Angiotensin (ANG) II-dependent hypertension is characterized by increases in intrarenal ANG II levels, derangement in renal hemodynamics, and augmented tubular sodium reabsorptive capability. Increased nephron expression of renin-angiotensin system components, such as angiotensinogen by proximal tubule cells and renin by collecting duct principal cells, has been associated with an augmented ability of the kidney to form ANG II in hypertensive states. However, the contribution of de novo intrarenal ANG II production to the development and maintenance of ANG II-dependent hypertension remains unclear. The present study was performed to determine the effects of selective intrarenal renin inhibition on whole kidney hemodynamics and renal excretory function in Cyp1a1-Ren2 rats with ANG II-dependent malignant hypertension in the absence of the confounding influence of associated reductions in mean arterial pressure (MAP). Male Cyp1a1-Ren2 transgenic rats were induced to develop malignant hypertension, anesthetized, and surgically prepared for intrarenal administration of the direct renin inhibitor aliskiren (0.01 mg/kg). Following acute aliskiren treatment, urine flow and sodium excretion increased (10.5 ± 1.1 to 15.9 ± 1.9 μl/min, P < 0.001; 550 ± 160 to 1,370 ± 320 neq/min, P < 0.001, respectively) and ANG II excretion decreased (120 ± 30 to 63 ± 17 fmol/h, P < 0.05). There were no significant changes in MAP, glomerular filtration rate, estimated renal plasma flow, plasma ANG II levels, or protein excretion. The present findings demonstrate that selective renal renin inhibition elicits diuretic and natriuretic responses in Cyp1a1-Ren2 rats with ANG II-dependent malignant hypertension. Elevated intraluminal ANG II levels likely act to augment tubular reabsorptive function and, thereby, contribute to the elevated blood pressure in Cyp1a1-Ren2 rats with ANG II-dependent malignant hypertension.

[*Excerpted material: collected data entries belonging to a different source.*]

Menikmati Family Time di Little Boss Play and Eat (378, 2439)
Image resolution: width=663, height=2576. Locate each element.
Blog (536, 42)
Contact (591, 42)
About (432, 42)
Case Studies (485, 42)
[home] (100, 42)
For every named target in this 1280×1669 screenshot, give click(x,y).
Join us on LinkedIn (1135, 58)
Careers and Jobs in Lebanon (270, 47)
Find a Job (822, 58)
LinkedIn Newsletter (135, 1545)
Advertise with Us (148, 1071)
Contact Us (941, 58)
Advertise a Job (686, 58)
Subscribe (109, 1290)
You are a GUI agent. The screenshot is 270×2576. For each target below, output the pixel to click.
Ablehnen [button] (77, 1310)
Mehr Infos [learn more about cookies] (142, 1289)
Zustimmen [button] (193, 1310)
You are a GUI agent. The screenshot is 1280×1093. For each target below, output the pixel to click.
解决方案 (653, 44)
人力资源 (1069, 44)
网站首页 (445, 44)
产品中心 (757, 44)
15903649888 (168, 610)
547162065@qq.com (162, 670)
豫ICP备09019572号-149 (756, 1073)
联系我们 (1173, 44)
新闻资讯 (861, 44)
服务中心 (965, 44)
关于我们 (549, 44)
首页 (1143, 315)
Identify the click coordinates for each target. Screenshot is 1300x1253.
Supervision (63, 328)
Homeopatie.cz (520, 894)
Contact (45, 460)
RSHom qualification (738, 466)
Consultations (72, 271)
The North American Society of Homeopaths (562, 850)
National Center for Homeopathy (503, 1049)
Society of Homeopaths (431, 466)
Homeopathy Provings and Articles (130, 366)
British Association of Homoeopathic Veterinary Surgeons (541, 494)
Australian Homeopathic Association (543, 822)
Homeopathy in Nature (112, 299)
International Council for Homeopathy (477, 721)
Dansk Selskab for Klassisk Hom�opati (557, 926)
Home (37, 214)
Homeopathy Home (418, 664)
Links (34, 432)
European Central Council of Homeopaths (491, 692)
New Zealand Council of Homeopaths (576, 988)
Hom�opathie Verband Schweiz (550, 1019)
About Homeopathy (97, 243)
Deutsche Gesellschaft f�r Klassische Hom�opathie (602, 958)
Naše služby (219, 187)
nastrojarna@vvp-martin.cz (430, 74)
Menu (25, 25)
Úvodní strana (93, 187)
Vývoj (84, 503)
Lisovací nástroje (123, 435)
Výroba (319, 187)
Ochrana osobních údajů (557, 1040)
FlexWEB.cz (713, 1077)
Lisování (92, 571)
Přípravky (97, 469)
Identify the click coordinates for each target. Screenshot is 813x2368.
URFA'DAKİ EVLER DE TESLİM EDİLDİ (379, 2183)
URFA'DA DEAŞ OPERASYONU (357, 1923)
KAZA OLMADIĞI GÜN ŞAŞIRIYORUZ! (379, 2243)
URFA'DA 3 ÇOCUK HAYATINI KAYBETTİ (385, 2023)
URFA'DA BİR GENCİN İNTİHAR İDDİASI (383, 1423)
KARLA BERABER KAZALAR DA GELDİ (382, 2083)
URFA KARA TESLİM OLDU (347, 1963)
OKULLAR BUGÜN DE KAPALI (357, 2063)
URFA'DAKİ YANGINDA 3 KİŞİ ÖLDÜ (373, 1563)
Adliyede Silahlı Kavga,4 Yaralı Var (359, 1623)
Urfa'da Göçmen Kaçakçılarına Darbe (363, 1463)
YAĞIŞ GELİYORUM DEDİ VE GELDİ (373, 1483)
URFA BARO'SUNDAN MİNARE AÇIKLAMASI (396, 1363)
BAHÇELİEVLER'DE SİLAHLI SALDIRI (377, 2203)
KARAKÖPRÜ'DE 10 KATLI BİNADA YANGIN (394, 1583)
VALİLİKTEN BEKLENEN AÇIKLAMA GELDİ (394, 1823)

血管紧张素(ANG)II 依赖性高血压的特征是肾内 ANG II 水平升高、肾血流动力学紊乱以及肾小管钠重吸收能力增强。近端肾小管细胞中血管紧张素原和集合管主细胞中肾素等肾素-血管紧张素系统成分的肾单位表达增加,与高血压状态下肾脏形成 ANG II 的能力增强有关。然而,内源性 ANG II 产生在 ANG II 依赖性高血压的发展和维持中的贡献仍不清楚。本研究旨在确定选择性肾内肾素抑制对 Cyp1a1-Ren2 大鼠 ANG II 依赖性恶性高血压时整个肾脏血液动力学和肾脏排泄功能的影响,该大鼠在没有相关平均动脉压(MAP)降低的混杂影响的情况下。雄性 Cyp1a1-Ren2 转基因大鼠诱导发生恶性高血压,麻醉并进行手术准备,以进行直接肾素抑制剂阿利克仑(0.01 mg/kg)的肾内给药。急性阿利克仑治疗后,尿流量和钠排泄增加(10.5 ± 1.1 至 15.9 ± 1.9 μl/min,P < 0.001;550 ± 160 至 1370 ± 320 neq/min,P < 0.001),ANG II 排泄减少(120 ± 30 至 63 ± 17 fmol/h,P < 0.05)。MAP、肾小球滤过率、估计肾血浆流量、血浆 ANG II 水平或蛋白排泄均无显著变化。本研究结果表明,选择性肾内肾素抑制在 Cyp1a1-Ren2 大鼠 ANG II 依赖性恶性高血压中引起利尿和排钠反应。升高的管腔内 ANG II 水平可能增强管状重吸收功能,从而有助于 Cyp1a1-Ren2 大鼠 ANG II 依赖性恶性高血压中的高血压。